Chateau du Cedre 2009 - tasting from the barrel with Pascal Verhaeghe

The day of the 25th Fete des Vins at Puy l'Eveque in the heart of Cahors, a wine fair which has never impressed me as much as it should so I am off to Chateau du Cedre, one of the region's greatest estates and one which I am very proud to work with.

This morning saw my second visit to Chateau du Cedre for a meeting with Pascal Verhaeghe, winemaker extraordinaire. Pascal is extremely charming and clearly loves his work; it was a joy to be in his company, even more so because we had some truly great wines to taste. I came away wondering why anyone would want to spend £180 on a dozen bottles of, say, Chateau Le Crock, when the same money will buy "Le Cedre", let alone over £700 on, for example, Rauzan-Segla when "GC" costs under £400. No accounting for taste it seems, unless depth of pocket has anything to do with it, of course.

It was a fascinating tasting: the regular cuvee is superb with the 5% each of Merlot and Tannat contributing well without detracting from the overall impression of the Malbec as Merlot, in particular, can. 

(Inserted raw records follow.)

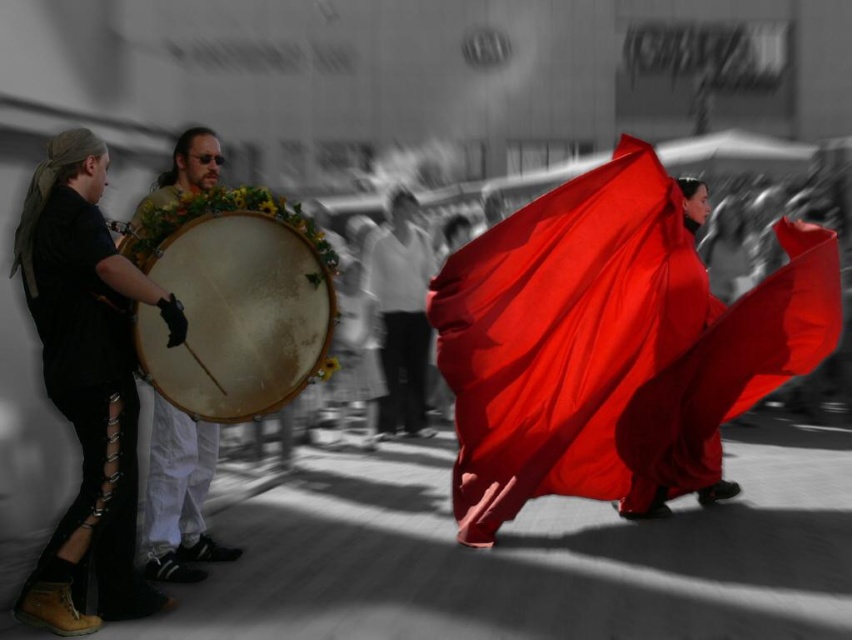 Question: Which point appears closest to the camera in this image?

Choices:
 (A) (795, 296)
 (B) (102, 301)
 (C) (171, 576)

Answer: (B)

Question: Is matte black dress at left smaller than wooden drum at center?

Choices:
 (A) no
 (B) yes

Answer: (A)

Question: Among these points, which one is nearest to the camera?

Choices:
 (A) (395, 280)
 (B) (544, 451)
 (C) (154, 572)

Answer: (C)

Question: Which of these objects is positioned closest to the smooth white shirt at center?

Choices:
 (A) matte red fabric at center
 (B) matte black dress at left
 (C) wooden drum at center

Answer: (A)

Question: Does matte red fabric at center appear on the left side of wooden drum at center?

Choices:
 (A) yes
 (B) no

Answer: (B)

Question: Is the position of matte red fabric at center less distant than that of wooden drum at left?

Choices:
 (A) yes
 (B) no

Answer: (B) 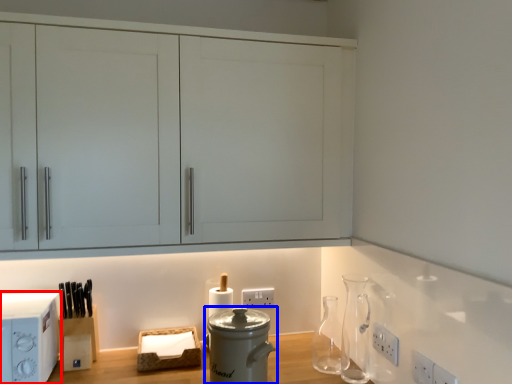 Question: Which point is further to the camera, home appliance (highlighted by a red box) or kitchen appliance (highlighted by a blue box)?

Choices:
 (A) home appliance
 (B) kitchen appliance

Answer: (A) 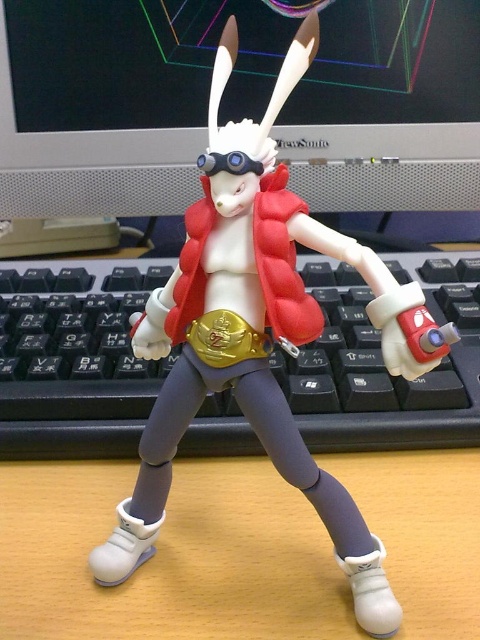 You are an action figure collector examining the scene. You need to place a new action figure between the matte black monitor at upper center and the black plastic keyboard at center. Which object should the figure be closer to if it needs to be placed closer to the one that is farther from you?

The matte black monitor at upper center is further to the viewer than the black plastic keyboard at center. Therefore, to place the new action figure closer to the object that is farther away, it should be positioned nearer to the matte black monitor at upper center.

You are an action figure collector examining the image. You want to know if the matte red jacket at center is positioned above or below the blue matte goggles at center. Can you tell me?

The matte red jacket at center is below the blue matte goggles at center. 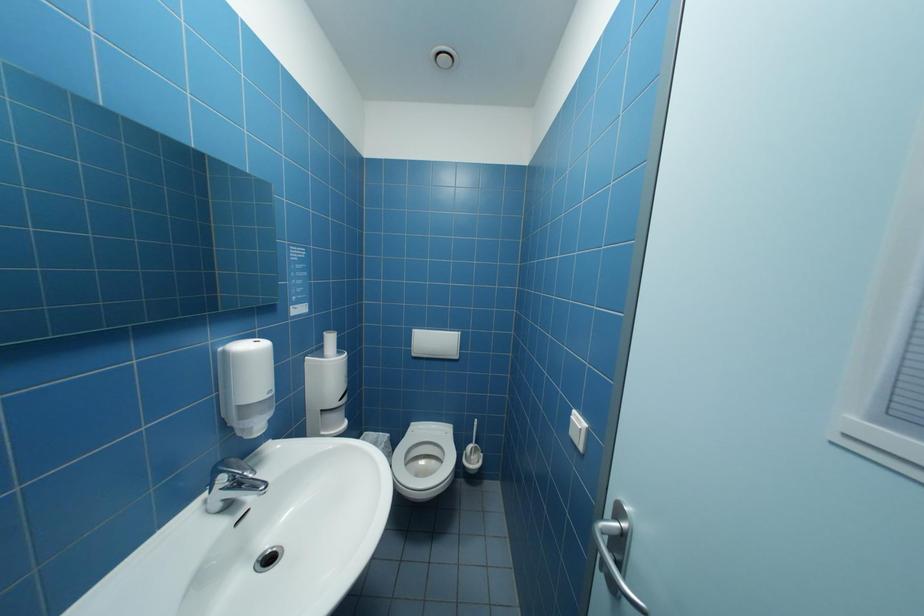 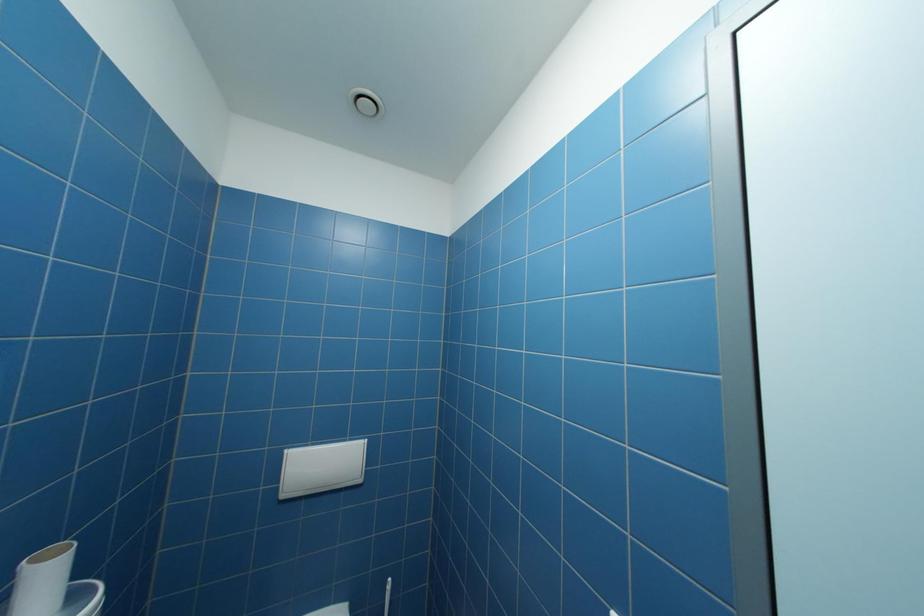 Question: How did the camera likely rotate?

Choices:
 (A) Left
 (B) Right
 (C) Up
 (D) Down

Answer: (B) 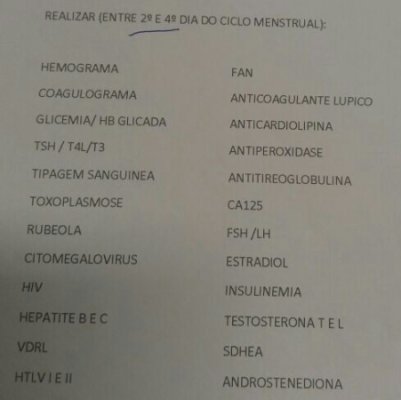 Identify the location of fan. The width and height of the screenshot is (401, 400). (236, 72). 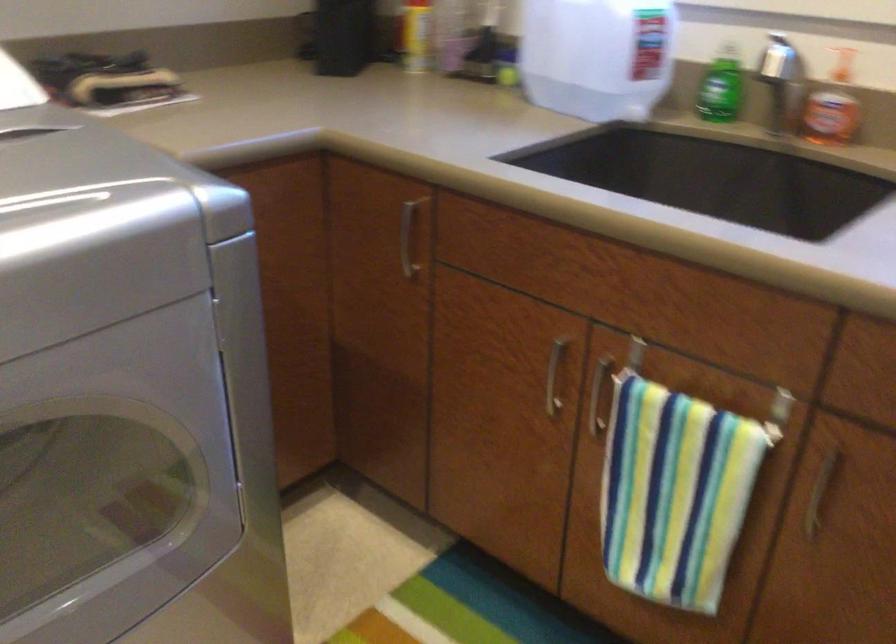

My memory of the other two wines is extremely clear:"Le  Cedre" is stored as "LC1" and "LC2" from different plots and stored in a mixture of barrels from Burgundy and around the Cognac region. Some barrels are 225 litres but Pascal, clearly aware of some of the criticisms from the international press, has moved towards using more 500 litre barrels. The differences were surprisingly marked with LC2 more pronounced and LC1 giving a touch more acidity and tannin. Pascal also has a new large foudre which he is very pleased with - the wine from here is slightly reductive so more muted at this time with some CO2 but, obviously, this will come together soon enough and, for now at least, this wine forms only a small part of the whole. Pascal hopes to install more of these foudres in years to come which will further reduce the oak flavour in the finished wine.
 
"GC" is similar in style (there is clearly a house style: very ripe, sweet fruit but not over-extracted, approachable relatively young but with plenty of life ahead - in other words, everything you would want from a top winemaker working with a superb terroir in a profound vintage). It is fermented in open-top barrels which are then sealed for the storage. Pascal enthusiasm for this was very apparent, so much so that it was difficult to understand exactly what is the benefit of this method. I assume, having tasted the wines, that it helps extract the fruit over and above the tannins as the wine is already very smooth. I regretted having to spit!